McClure Patrick, Kaczmarzyk Jakub R, Ghosh Satrajit S, Bandettini Peter, Zheng Charles Y, Lee John A, Nielson Dylan, Pereira Francisco
National Institute of Mental Health.
Massachusetts Institute of Technology.
Adv Neural Inf Process Syst. 2018 Dec;31:4093-4103.
Collecting the large datasets needed to train deep neural networks can be very difficult, particularly for the many applications for which sharing and pooling data is complicated by practical, ethical, or legal concerns. However, it may be the case that derivative datasets or predictive models developed within individual sites can be shared and combined with fewer restrictions. Training on distributed data and combining the resulting networks is often viewed as continual learning, but these methods require networks to be trained sequentially. In this paper, we introduce distributed weight consolidation (DWC), a continual learning method to consolidate the weights of separate neural networks, each trained on an independent dataset. We evaluated DWC with a brain segmentation case study, where we consolidated dilated convolutional neural networks trained on independent structural magnetic resonance imaging (sMRI) datasets from different sites. We found that DWC led to increased performance on test sets from the different sites, while maintaining generalization performance for a very large and completely independent multi-site dataset, compared to an ensemble baseline.

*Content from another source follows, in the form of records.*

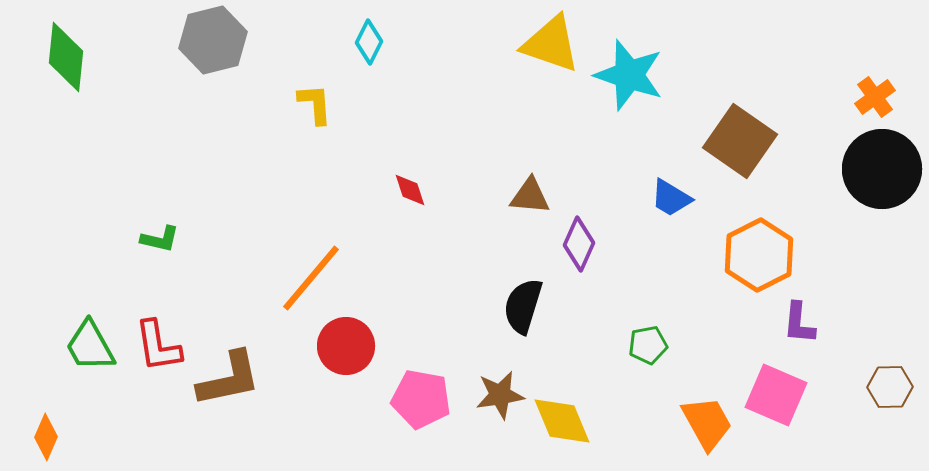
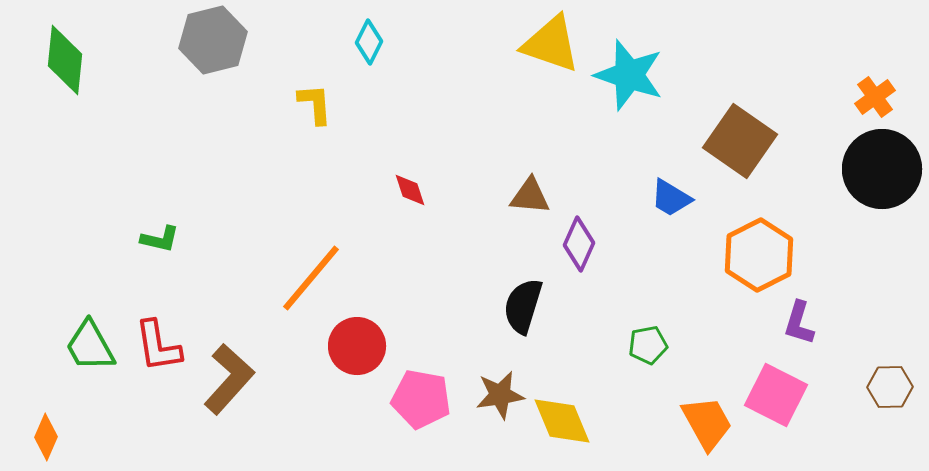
green diamond: moved 1 px left, 3 px down
purple L-shape: rotated 12 degrees clockwise
red circle: moved 11 px right
brown L-shape: rotated 36 degrees counterclockwise
pink square: rotated 4 degrees clockwise
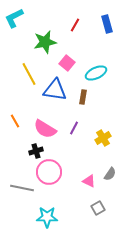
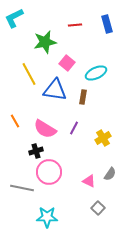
red line: rotated 56 degrees clockwise
gray square: rotated 16 degrees counterclockwise
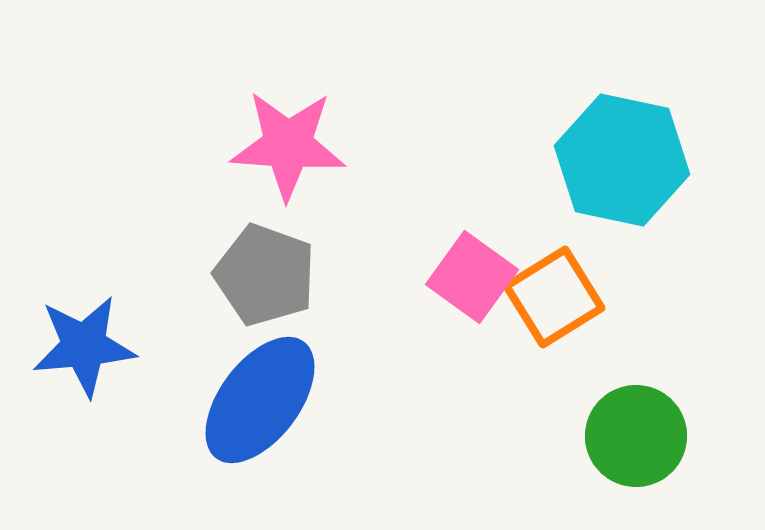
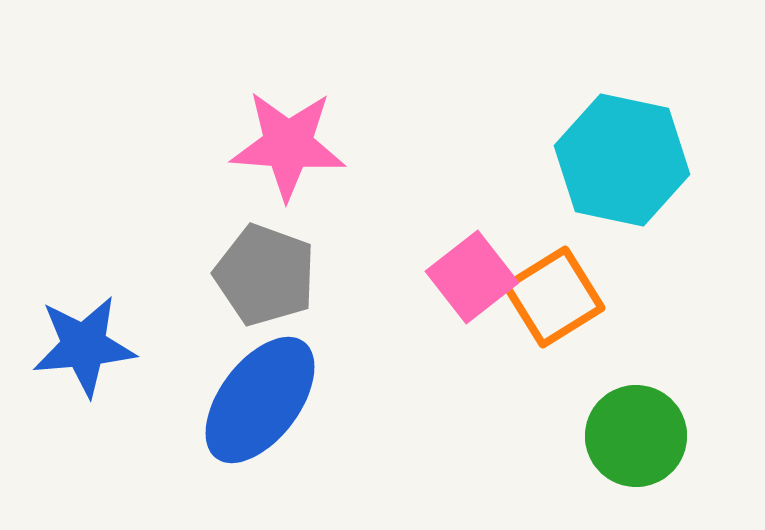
pink square: rotated 16 degrees clockwise
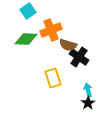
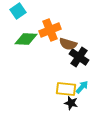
cyan square: moved 10 px left
orange cross: moved 1 px left
brown semicircle: moved 1 px up
yellow rectangle: moved 13 px right, 11 px down; rotated 66 degrees counterclockwise
cyan arrow: moved 6 px left, 3 px up; rotated 56 degrees clockwise
black star: moved 17 px left; rotated 24 degrees counterclockwise
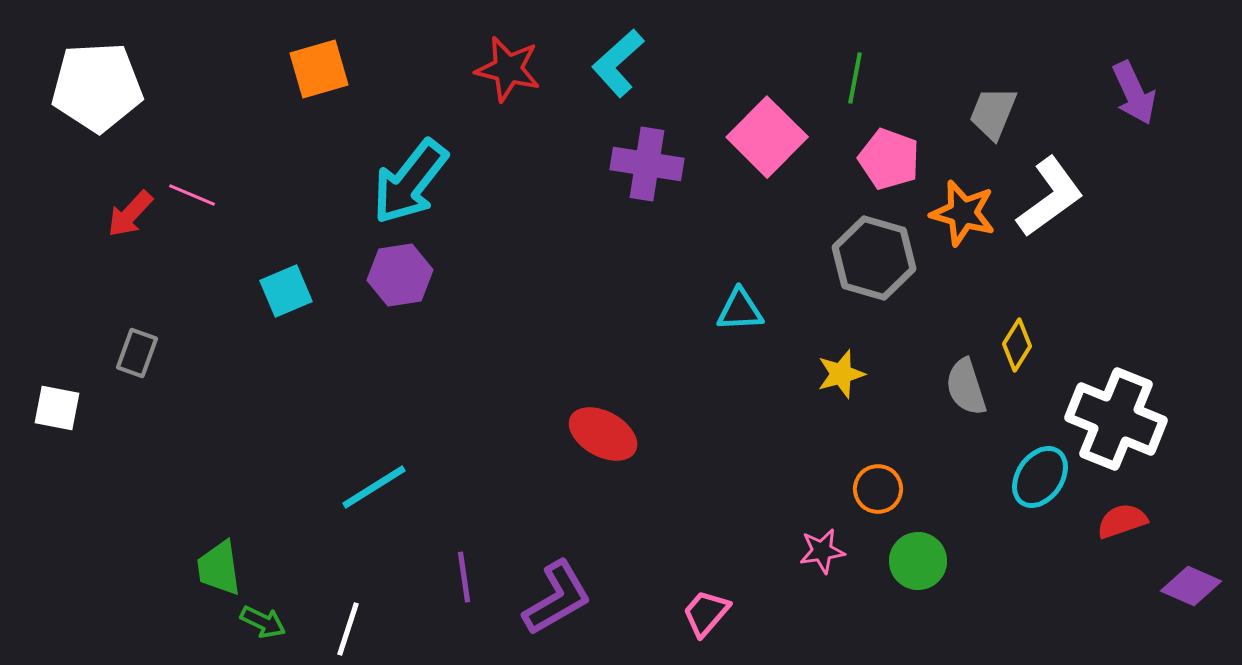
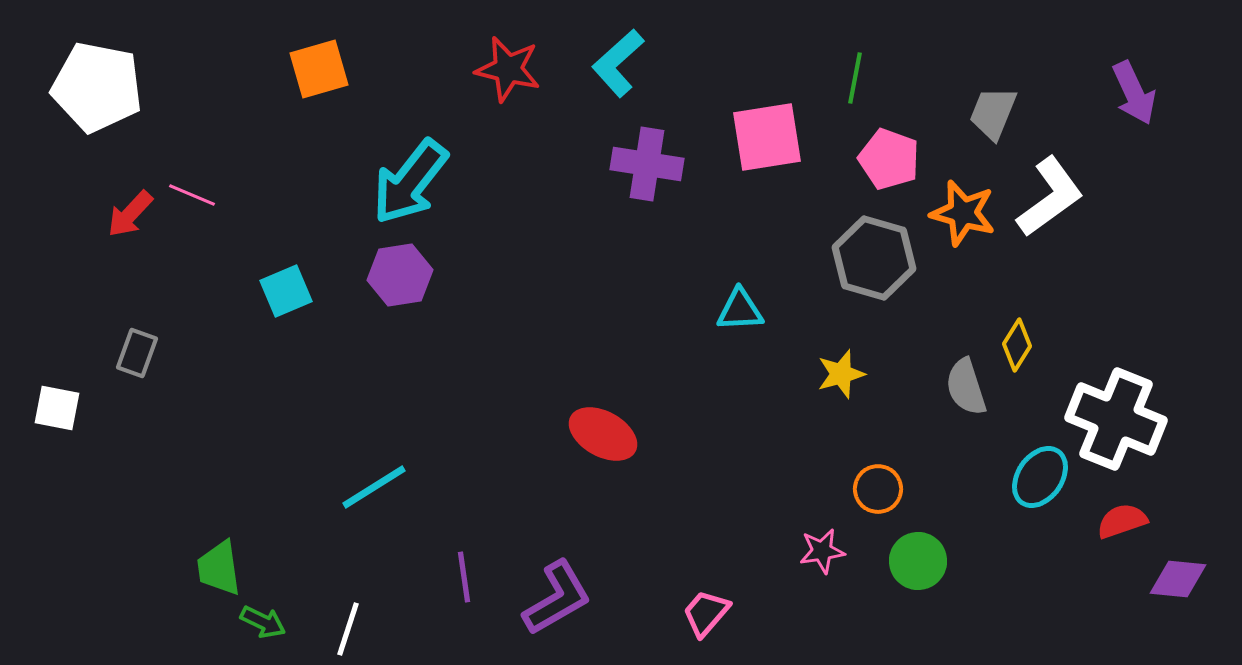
white pentagon: rotated 14 degrees clockwise
pink square: rotated 36 degrees clockwise
purple diamond: moved 13 px left, 7 px up; rotated 18 degrees counterclockwise
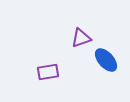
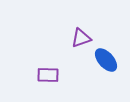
purple rectangle: moved 3 px down; rotated 10 degrees clockwise
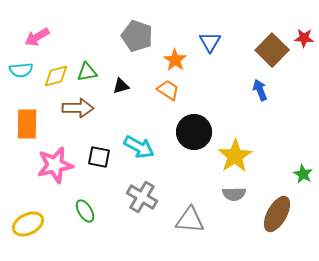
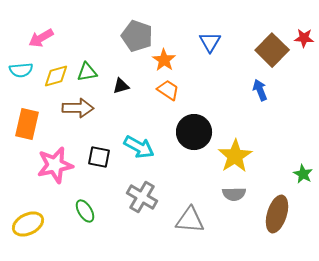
pink arrow: moved 4 px right, 1 px down
orange star: moved 11 px left
orange rectangle: rotated 12 degrees clockwise
brown ellipse: rotated 12 degrees counterclockwise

收集训练深度神经网络所需的大型数据集可能非常困难,特别是对于许多应用而言,由于实际、伦理或法律问题,数据共享和合并变得很复杂。然而,单个站点内开发的衍生数据集或预测模型可能可以在较少限制的情况下进行共享和合并。在分布式数据上进行训练并合并所得网络通常被视为持续学习,但这些方法要求网络按顺序进行训练。在本文中,我们介绍了分布式权重合并(DWC),这是一种持续学习方法,用于合并分别在独立数据集上训练的单独神经网络的权重。我们通过一个脑部分割案例研究对DWC进行了评估,在该研究中,我们合并了在来自不同站点的独立结构磁共振成像(sMRI)数据集上训练的扩张卷积神经网络。我们发现,与集成基线相比,DWC在不同站点的测试集上提高了性能,同时在一个非常大且完全独立的多站点数据集上保持了泛化性能。